WORK TO BE COMPLETED -> Output a character-exact copy of the data, images removed.

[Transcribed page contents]
======

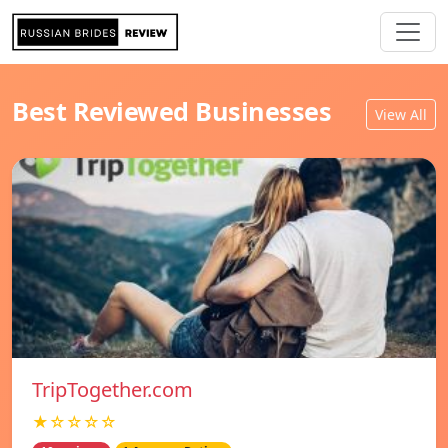
Best Reviewed Businesses
View All
TripTogether.com
★☆☆☆☆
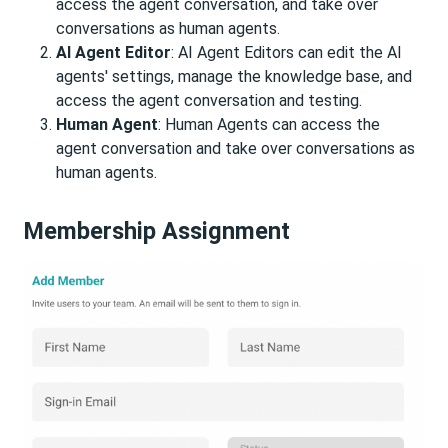
access the agent conversation, and take over
conversations as human agents.
AI Agent Editor
: AI Agent Editors can edit the AI
agents' settings, manage the knowledge base, and
access the agent conversation and testing.
Human Agent
: Human Agents can access the
agent conversation and take over conversations as
human agents.
Membership Assignment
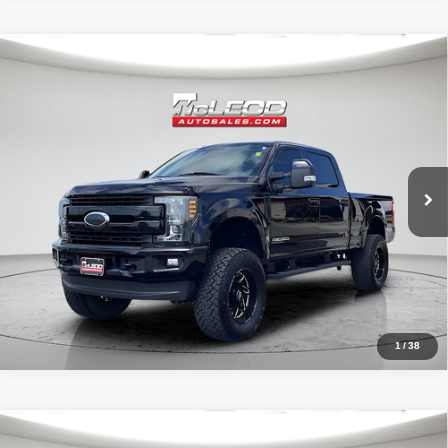
Compare Vehicle
McLeod Price
$57,995
2019
Ford F-250SD
Lariat
Advertised price excludes documentary fee, taxes, title, and license.
No additional products or accessories are required for purchase.
71,405 mi
1
/
38
Compare Vehicle
McLeod Price
$29,999
2022
Jeep Wrangler
Unlimited Sahara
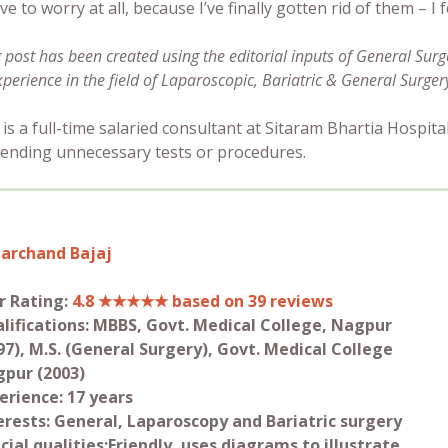
ve to worry at all, because I’ve finally gotten rid of them – I 
g post has been created using the editorial inputs of General Sur
xperience in the field of Laparoscopic, Bariatric & General Surger
 is a full-time salaried consultant at Sitaram Bhartia Hospital
nding unnecessary tests or procedures.
archand Bajaj
r Rating:
4.8 ★★★★★ based on 39 reviews
lifications: MBBS, Govt. Medical College, Nagpur
97), M.S. (General Surgery), Govt. Medical College
pur (2003)
erience: 17 years
erests: General, Laparoscopy and Bariatric surgery
cial qualities:Friendly, uses diagrams to illustrate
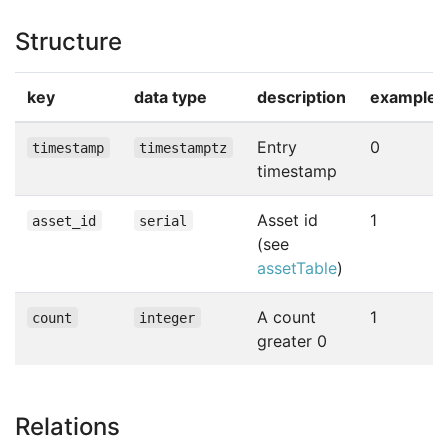
Structure
key
data type
description
example
Entry
0
timestamp
timestamptz
timestamp
Asset id
1
asset_id
serial
(see
assetTable
)
A count
1
count
integer
greater 0
Relations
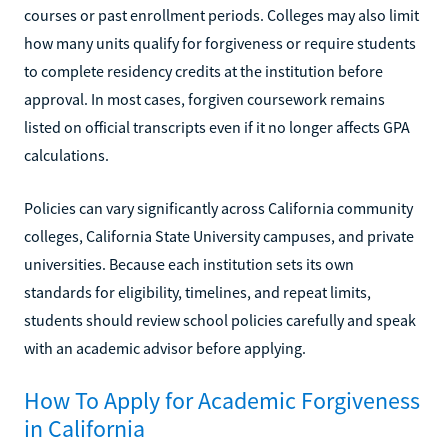
courses or past enrollment periods. Colleges may also limit
how many units qualify for forgiveness or require students
to complete residency credits at the institution before
approval. In most cases, forgiven coursework remains
listed on official transcripts even if it no longer affects GPA
calculations.
Policies can vary significantly across California community
colleges, California State University campuses, and private
universities. Because each institution sets its own
standards for eligibility, timelines, and repeat limits,
students should review school policies carefully and speak
with an academic advisor before applying.
How To Apply for Academic Forgiveness
in California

======

TASK SOLUTION ->
Best Reviewed Businesses
View All
TripTogether.com
★☆☆☆☆
access the agent conversation, and take over
conversations as human agents.
AI Agent Editor
: AI Agent Editors can edit the AI
agents' settings, manage the knowledge base, and
access the agent conversation and testing.
Human Agent
: Human Agents can access the
agent conversation and take over conversations as
human agents.
Membership Assignment
Compare Vehicle
McLeod Price
$57,995
2019
Ford F-250SD
Lariat
Advertised price excludes documentary fee, taxes, title, and license.
No additional products or accessories are required for purchase.
71,405 mi
1
/
38
Compare Vehicle
McLeod Price
$29,999
2022
Jeep Wrangler
Unlimited Sahara
ve to worry at all, because I’ve finally gotten rid of them – I 
g post has been created using the editorial inputs of General Sur
xperience in the field of Laparoscopic, Bariatric & General Surger
 is a full-time salaried consultant at Sitaram Bhartia Hospital
nding unnecessary tests or procedures.
archand Bajaj
r Rating:
4.8 ★★★★★ based on 39 reviews
lifications: MBBS, Govt. Medical College, Nagpur
97), M.S. (General Surgery), Govt. Medical College
pur (2003)
erience: 17 years
erests: General, Laparoscopy and Bariatric surgery
cial qualities:Friendly, uses diagrams to illustrate
Structure
key
data type
description
example
Entry
0
timestamp
timestamptz
timestamp
Asset id
1
asset_id
serial
(see
assetTable
)
A count
1
count
integer
greater 0
Relations
courses or past enrollment periods. Colleges may also limit
how many units qualify for forgiveness or require students
to complete residency credits at the institution before
approval. In most cases, forgiven coursework remains
listed on official transcripts even if it no longer affects GPA
calculations.
Policies can vary significantly across California community
colleges, California State University campuses, and private
universities. Because each institution sets its own
standards for eligibility, timelines, and repeat limits,
students should review school policies carefully and speak
with an academic advisor before applying.
How To Apply for Academic Forgiveness
in California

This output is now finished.